Government — Pension Reform
The Mackinac Center for Public Policy, a nonpartisan research and educational institute in Midland, reports the state could save more than $2.5 billion annually if the cost of school system retirement matched that of the private sector. Currently, 37 percent of school system payroll goes to cover retirement benefits, while the private sector averages 5 percent to 7 percent of payroll.
Other reforms, such as insurance and paid leave, could save Michigan taxpayers even more. Lawmakers can bring the public benefit costs in line with the private averages by passing statutes that would lower costs. A ballot initiative also could be put in front of voters that would reduce public sector benefits, if approved.
Given Michigan has a low unemployment rate, the competition for the best talent is being waged across the entire job market. If private employers are losing out to the state for the top workers, it lowers the potential for economic growth, new business opportunities, investment, and employment taxes and other levies.

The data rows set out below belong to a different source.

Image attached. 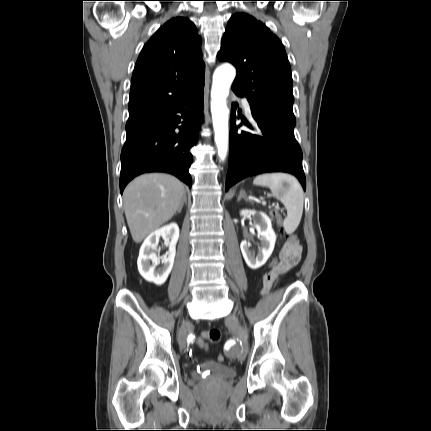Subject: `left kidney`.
<instances>
[{
    "mask_svg": "<svg viewBox=\"0 0 431 431\" xmlns=\"http://www.w3.org/2000/svg\"><path fill=\"white\" fill-rule=\"evenodd\" d=\"M240 214L243 216L252 215L254 217L258 238L261 240L262 246L256 256L249 251V243L247 241H242L240 244L246 264L255 270L263 266L271 256L275 246L276 235L272 229L271 220L265 213L254 210H242Z\"/></svg>",
    "mask_w": 431,
    "mask_h": 431,
    "instance_id": "left-kidney-1",
    "label": "left kidney"
}]
</instances>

By bringing public and private benefits in line, the money saved could be used to invest in infrastructure improvements across the state — including roads, bridges, and schools. As it stands, retirement, paid leave, and insurance coverage for state and local municipal workers costs $5.8 billion more than private sector averages. If savings via reform could be used to rebuild our infrastructure, the state would be much more economically competitive.
Insurance — The Money Trail
Earlier this year, the Michigan Campaign Finance Network reported that Sam Theis, the husband of Rep. Lana Theis, chair of the House Insurance Committee, received $80,000 from the Michigan Insurance Coalition, a group that represents the state’s largest auto insurers. The group has long tried to change Michigan’s no-fault insurance system to gain access to some $20 billion in the catastrophic claims fund.

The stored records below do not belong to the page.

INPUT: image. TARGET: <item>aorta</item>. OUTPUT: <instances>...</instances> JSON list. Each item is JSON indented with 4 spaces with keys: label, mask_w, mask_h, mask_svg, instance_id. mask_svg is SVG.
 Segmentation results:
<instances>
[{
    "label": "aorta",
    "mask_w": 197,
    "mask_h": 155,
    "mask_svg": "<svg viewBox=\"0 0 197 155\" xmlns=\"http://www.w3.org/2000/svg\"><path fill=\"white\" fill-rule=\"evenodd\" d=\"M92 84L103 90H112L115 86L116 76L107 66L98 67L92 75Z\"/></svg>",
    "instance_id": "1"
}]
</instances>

The most generous benefit in the nation, the fund provides lifetime medical care for people critically injured in automobile accidents. Michigan insurance ratepayers pay into the fund annually and the money, when disbursed, saves families and individuals from declaring bankruptcy. The claims can easily reach into the millions of dollars.
The insurance companies have long tried to rewrite the law so they could gain access to the billions of dollars in the fund — never mind the fact that the money belongs to the ratepayers. As Oakland County Executive L. Brooks Patterson noted, the $80,000 contribution the Michigan Insurance Coalition provided to Sam Theis’ Leading Michigan Forward Fund raises serious questions about potential improprieties.
“There’s no way to put enough lipstick on that pig,” Patterson wrote. He adds that Rep. Theis kept one of his deputies waiting all day to voice concerns about proposed changes to the auto no-fault insurance system. He was still sitting there when the Legislative session concluded later in the day. “That $80,000 donation raises many questions,” Patterson wrote. “Certainly, the mere appearance of impropriety has the potential to erode public trust.”